The Real Housewives of Philadelphia
“It's five of the funniest women in Philadelphia comedy portraying five of the most awful, materialistic, and self-centered human beings ever to walk the planet. It is like watching a beautiful unicorn with diarrhea jump over a rotting pumpkin stuffed with money."
That’s a money quote from Alexis Simpson, one of the five stars of The Real Housewives of Philadelphia, an improv comedy show that spoofs the (in)famous Bravo television shows depicting rich socialites from a variety of cities much more vapid than our own.
For those who aren’t familiar, improv is short-hand for “improvisational.” At most improv shows, the performers ask the audience for a suggestion and then begin to riff. With “The Real Housewives of Philadelphia,” the girls ask the audience for a suggested title of the “episode” which is about to unfold.
At their debut performance, the characters spun a plot about a depressive Old City resident hoping to host a fundraising gala that would impress people who need to be impressed. Along the way there were petty jealousies, personal sabotage and the general awfulness that we regularly see on reality TV shows.
And while The Real Housewives of Philadelphia is absolutely hilarious, it also does have a pretty insightful subtext about life in the post-Real World age.

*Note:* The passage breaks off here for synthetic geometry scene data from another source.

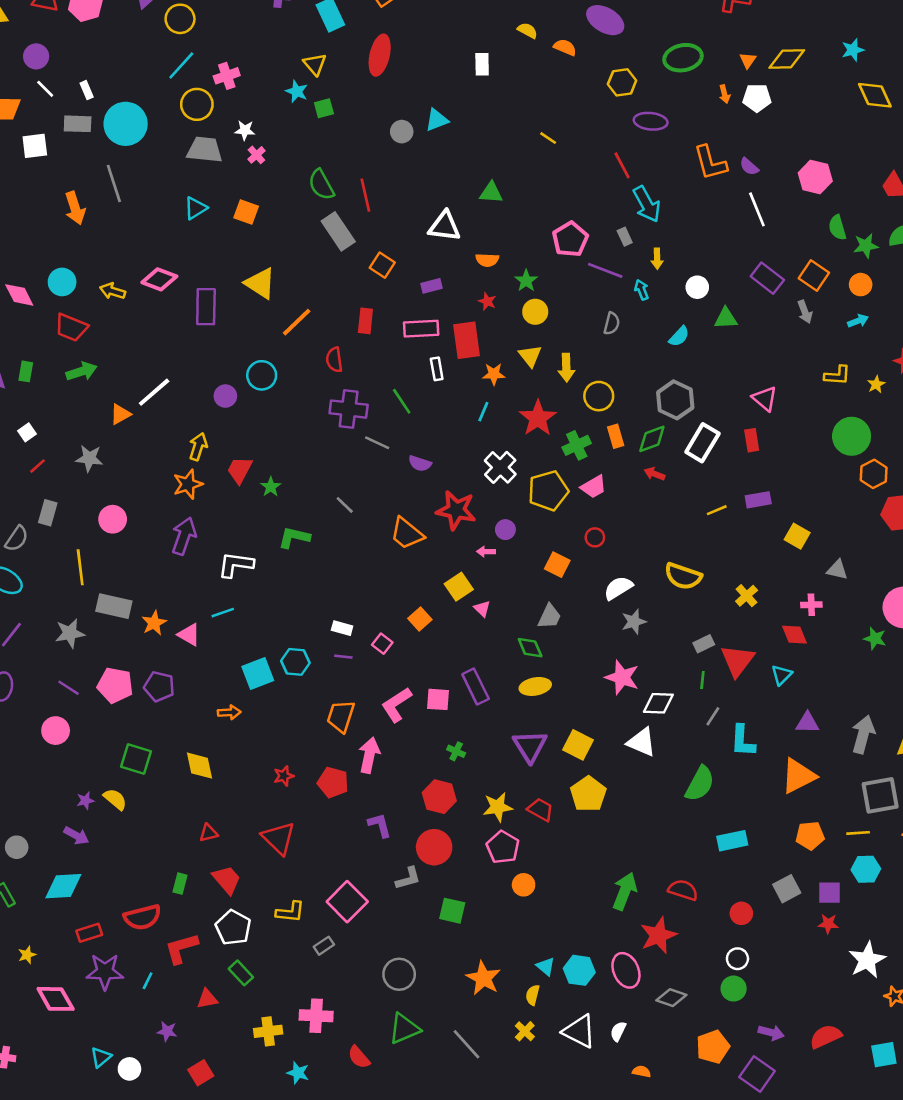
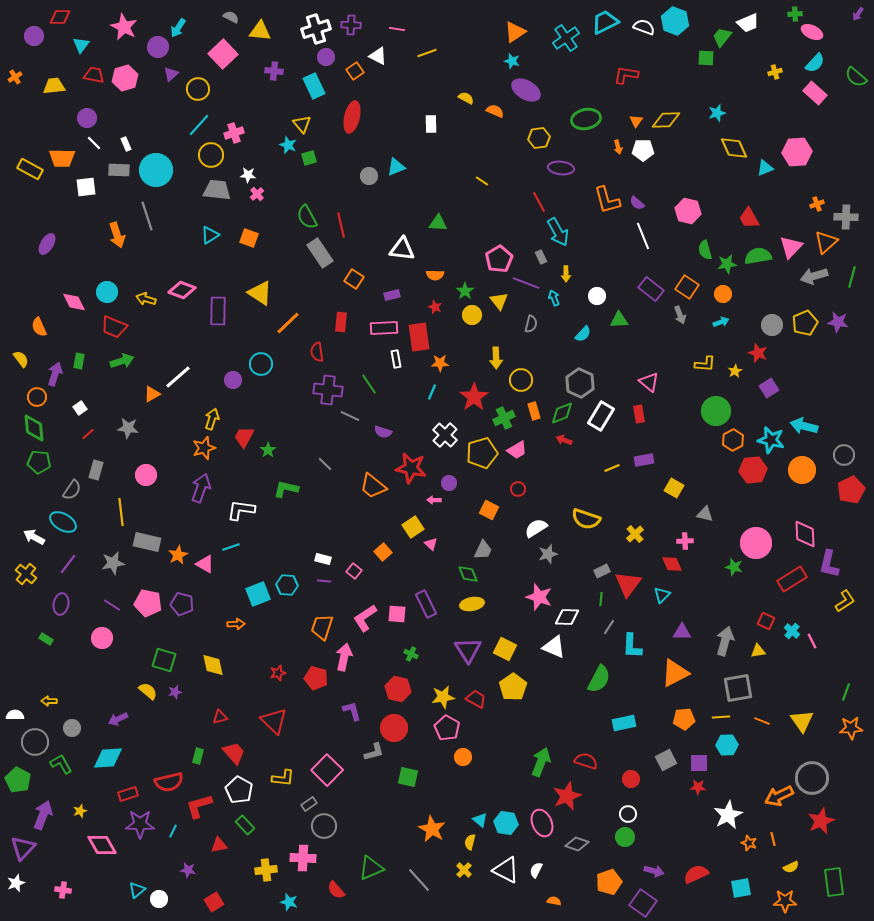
yellow triangle: (530, 356) -> (499, 301), moved
purple star: (85, 801) -> (175, 692), moved
purple arrow: (76, 836) -> (118, 719), turned 126
gray circle: (399, 974) -> (324, 826), moved

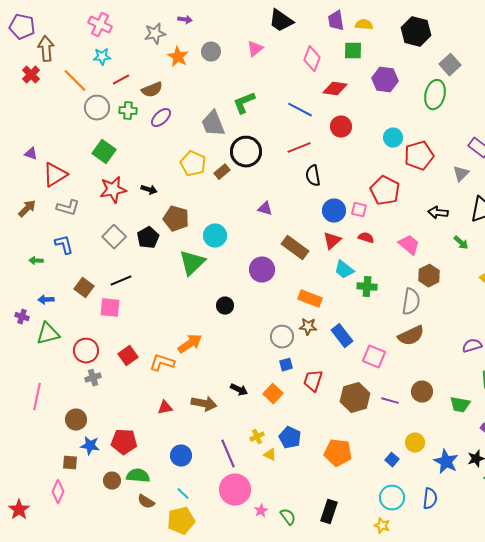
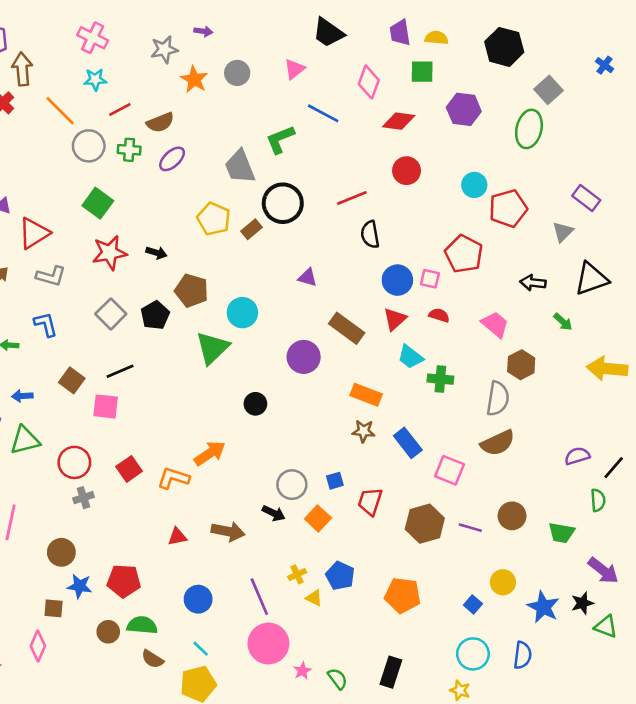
blue line: (300, 110) -> (323, 113), moved
gray circle: (282, 337) -> (292, 485), moved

“I think it's uniquely American to believe that fame and fortune are just around the corner and that once fame and fortune are achieved, you will be happy forever. Reality television reinforces that falsehood. You can have a house like the stars on Cribs! You could be Paris Hilton's new BFF! You could be chosen by the Bachelor and find love AND a million dollars! And then all your problems will be solved,” Simpson said. “One of the things I like about the Real Housewives TV series is that it reminds me that money will not solve my problems. These women have so much, and they aren't any happier than I am."
So, who are Philly’s Real Housewives? There’s Ivanka, a Russian émigré who lives in The Great Northeast who claims that, “Cottman Avenue is my playground.” And Deenie, a pretentious professor who lives in University City and is an expert at the backhanded compliment. Plus Kitten, the standard South Jerseyan, complete with big hair and a sour attitude. And Veronica, the self-involved sad sack who spends all her drizzly afternoons in random Old City coffee shops. And finally, there’s also Maria, a family-obsessed South Philly native who no doubt understands the meaning of “2 Street.”
But for the many fans/haters of the Bravo shows, they’ll recognize what they’re watching.
“The Philadlephia housewives are heavily influenced by the women featured on the show. I think you could look at any of the characters and you would recognize something from the Bravo series. For example, a recurring trait I've spotted is the delusion some of the wives have that they are above the pettiness of social climbing or material things,” Simpson said. “Lady, if you're not really into the whole New York socialite scene, why are you on a cable reality show party-hopping and gossiping about Page Six HILARIOUS!"